The Lost Brothers: After the Fire After the Rain review – a hymn to Ireland

The Lost Brothers
Mark McCausland, left, and Oisin Leech, AKA The Lost Brothers. Photograph: PR Handout

In a genre, Americana, where close-harmony duos spring up like corn, Oisin Leech and Mark McCausland have forged a singular path over five previous albums. Their progress has been evolutionary – useful in a country where “paying dues” is still esteemed – with each album recorded in a new town with a new producer.

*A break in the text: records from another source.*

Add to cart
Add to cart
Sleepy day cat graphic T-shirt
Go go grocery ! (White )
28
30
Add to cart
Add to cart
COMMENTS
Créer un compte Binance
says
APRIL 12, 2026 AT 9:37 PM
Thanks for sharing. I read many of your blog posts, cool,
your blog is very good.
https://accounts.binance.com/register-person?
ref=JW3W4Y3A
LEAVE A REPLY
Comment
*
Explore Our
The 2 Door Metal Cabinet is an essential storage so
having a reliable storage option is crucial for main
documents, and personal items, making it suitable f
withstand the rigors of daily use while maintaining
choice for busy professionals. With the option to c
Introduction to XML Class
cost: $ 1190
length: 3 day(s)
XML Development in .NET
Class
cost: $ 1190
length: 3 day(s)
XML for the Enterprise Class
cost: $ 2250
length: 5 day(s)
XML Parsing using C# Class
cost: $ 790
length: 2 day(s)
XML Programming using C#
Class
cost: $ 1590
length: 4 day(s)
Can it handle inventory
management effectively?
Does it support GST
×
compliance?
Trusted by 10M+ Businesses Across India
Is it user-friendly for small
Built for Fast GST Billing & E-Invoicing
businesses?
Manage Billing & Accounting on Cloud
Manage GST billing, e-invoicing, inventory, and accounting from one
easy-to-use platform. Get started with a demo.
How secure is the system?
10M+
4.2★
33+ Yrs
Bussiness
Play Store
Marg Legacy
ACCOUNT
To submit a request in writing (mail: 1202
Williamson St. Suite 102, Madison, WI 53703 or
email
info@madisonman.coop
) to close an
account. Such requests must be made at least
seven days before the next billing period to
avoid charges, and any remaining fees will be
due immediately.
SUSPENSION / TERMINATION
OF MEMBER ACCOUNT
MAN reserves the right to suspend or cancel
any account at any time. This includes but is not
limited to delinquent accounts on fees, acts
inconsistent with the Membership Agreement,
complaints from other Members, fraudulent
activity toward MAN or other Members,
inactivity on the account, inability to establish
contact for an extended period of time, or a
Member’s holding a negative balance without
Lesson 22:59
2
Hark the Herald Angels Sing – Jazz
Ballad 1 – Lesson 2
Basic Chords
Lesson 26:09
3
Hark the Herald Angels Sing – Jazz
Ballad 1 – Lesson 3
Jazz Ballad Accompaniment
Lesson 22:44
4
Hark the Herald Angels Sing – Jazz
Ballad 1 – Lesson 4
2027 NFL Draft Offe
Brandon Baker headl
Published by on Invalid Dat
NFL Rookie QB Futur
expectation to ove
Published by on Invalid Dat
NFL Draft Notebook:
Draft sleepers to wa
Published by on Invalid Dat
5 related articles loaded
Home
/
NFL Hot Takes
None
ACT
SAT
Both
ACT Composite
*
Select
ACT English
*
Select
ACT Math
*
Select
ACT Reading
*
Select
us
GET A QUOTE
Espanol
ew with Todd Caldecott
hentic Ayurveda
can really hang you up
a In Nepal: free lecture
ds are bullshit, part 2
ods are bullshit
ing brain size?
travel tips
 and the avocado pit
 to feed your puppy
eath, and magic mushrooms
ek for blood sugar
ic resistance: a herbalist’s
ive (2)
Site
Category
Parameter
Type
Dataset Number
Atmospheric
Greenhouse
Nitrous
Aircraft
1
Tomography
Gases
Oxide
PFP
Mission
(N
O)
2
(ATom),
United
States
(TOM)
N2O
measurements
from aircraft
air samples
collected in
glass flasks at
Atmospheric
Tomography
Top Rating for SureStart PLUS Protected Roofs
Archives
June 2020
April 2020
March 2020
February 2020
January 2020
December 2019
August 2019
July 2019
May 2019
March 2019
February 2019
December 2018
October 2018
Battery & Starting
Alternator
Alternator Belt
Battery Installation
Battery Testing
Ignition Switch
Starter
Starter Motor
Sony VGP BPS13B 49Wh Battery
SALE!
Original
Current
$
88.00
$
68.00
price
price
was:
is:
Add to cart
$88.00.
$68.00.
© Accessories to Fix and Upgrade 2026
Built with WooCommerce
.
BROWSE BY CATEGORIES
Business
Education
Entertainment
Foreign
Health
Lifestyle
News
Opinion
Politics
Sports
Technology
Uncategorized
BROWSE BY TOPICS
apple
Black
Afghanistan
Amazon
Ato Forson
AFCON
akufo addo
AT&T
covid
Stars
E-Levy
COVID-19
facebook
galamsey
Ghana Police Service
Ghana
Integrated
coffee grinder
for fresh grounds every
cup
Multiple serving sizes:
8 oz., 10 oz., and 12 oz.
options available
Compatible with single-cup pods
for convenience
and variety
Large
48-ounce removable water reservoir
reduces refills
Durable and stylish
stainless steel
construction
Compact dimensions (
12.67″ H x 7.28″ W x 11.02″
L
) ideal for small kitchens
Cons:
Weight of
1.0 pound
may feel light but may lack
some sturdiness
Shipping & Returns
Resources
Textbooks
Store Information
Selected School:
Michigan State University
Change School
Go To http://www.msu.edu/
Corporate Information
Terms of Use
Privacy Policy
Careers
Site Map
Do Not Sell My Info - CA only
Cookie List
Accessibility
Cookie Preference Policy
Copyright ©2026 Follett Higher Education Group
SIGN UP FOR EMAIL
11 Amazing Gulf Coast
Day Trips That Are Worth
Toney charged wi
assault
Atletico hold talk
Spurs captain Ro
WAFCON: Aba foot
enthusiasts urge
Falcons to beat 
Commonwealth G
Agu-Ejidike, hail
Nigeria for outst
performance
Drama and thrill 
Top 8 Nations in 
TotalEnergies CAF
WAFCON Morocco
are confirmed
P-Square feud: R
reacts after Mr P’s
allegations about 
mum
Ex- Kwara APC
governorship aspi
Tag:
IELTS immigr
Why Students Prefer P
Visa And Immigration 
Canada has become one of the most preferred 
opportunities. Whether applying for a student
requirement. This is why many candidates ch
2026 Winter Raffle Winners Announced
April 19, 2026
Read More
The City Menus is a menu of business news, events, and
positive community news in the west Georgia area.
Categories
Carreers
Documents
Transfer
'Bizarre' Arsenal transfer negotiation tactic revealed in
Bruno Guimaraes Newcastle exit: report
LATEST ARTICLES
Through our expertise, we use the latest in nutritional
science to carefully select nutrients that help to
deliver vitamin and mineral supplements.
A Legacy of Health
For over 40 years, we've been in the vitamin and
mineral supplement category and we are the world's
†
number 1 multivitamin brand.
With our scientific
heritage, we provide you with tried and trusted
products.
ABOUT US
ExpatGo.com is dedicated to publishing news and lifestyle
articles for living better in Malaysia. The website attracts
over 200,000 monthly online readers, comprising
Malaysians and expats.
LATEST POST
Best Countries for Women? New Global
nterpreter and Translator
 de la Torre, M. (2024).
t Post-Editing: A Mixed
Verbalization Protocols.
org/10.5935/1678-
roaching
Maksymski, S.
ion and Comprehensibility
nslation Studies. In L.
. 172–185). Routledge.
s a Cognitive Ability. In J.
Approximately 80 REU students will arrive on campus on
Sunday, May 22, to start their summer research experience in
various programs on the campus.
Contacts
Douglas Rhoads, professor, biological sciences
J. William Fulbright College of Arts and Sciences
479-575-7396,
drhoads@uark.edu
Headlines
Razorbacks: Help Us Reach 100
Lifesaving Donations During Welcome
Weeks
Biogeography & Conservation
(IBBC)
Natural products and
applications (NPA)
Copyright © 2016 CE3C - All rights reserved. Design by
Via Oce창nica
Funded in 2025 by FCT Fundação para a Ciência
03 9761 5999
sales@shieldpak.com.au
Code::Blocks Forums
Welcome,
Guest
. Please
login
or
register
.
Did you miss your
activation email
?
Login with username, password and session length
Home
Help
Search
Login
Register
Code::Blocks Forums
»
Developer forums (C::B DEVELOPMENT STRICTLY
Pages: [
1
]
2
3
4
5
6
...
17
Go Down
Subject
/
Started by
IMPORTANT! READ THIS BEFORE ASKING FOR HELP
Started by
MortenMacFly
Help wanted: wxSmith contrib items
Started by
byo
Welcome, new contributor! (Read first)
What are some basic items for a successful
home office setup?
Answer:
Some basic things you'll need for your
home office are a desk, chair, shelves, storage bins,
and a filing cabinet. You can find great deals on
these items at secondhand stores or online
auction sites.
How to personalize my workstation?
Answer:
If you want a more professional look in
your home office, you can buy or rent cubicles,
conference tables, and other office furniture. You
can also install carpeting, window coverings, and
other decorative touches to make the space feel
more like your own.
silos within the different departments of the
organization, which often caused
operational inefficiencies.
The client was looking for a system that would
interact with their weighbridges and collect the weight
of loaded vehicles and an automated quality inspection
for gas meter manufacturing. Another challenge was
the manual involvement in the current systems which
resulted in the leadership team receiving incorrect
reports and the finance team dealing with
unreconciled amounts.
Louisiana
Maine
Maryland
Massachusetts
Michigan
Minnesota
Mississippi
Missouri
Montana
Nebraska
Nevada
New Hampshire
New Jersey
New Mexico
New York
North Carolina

After the Fire After the Rain was made in New York City but is rooted in their native Ireland, its songs written in an old hotel in County Monaghan, hymning a land of “rain, dreams and storms”. It comes across, however, like the soundtrack to a gothic western – Cold Mountain, perhaps – full of desolate moods, intricate guitar-picking and sublime vocals pitched midway between the brothers Everly and Louvin.

Opener Fugitive Moon was inspired by the Boyne, but has mournful pedal steel and lonesome harmonica. Among guest luminaries, co-producer Tony Garnier is the duo’s ace in the hole. Bob Dylan’s long-time sideman lends the record its pulse, his double bass plucking out minimal, buoyant lines over which dance intricate guitars and the odd flourish of horns. The songs are reflective but potent, their ravages of fire and flood haunting and timely.